▸ TASK PROMPT: For every line in the data below that contains "para", copy the line.

◇ ◇ ◇

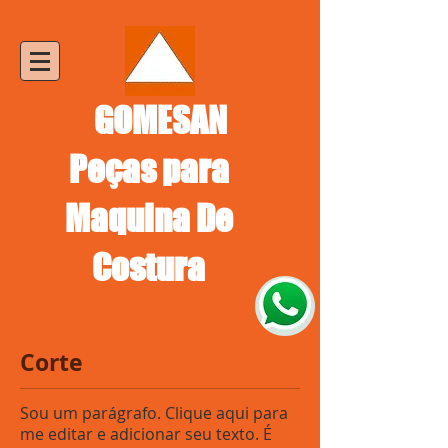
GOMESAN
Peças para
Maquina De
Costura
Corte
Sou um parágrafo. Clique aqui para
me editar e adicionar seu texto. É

◇ ◇ ◇

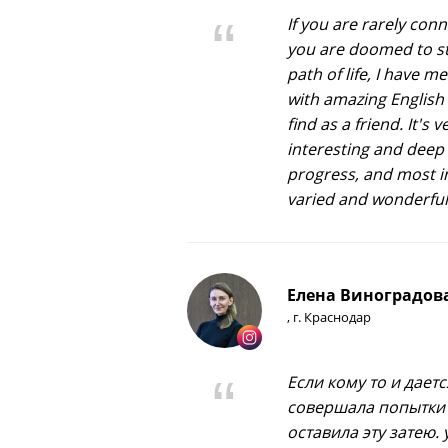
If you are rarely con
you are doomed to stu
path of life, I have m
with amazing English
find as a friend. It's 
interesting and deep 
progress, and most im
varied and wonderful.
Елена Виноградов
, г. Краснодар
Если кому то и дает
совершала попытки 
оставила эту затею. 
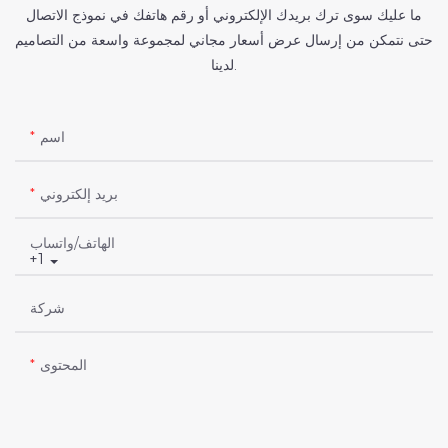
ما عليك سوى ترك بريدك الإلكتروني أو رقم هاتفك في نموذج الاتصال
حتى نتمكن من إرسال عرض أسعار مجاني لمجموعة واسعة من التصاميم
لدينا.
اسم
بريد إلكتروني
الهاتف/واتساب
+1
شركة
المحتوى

◇ ◇ ◇

▸ SOLUTION TO THIS EXERCISE:
Peças para
Sou um parágrafo. Clique aqui para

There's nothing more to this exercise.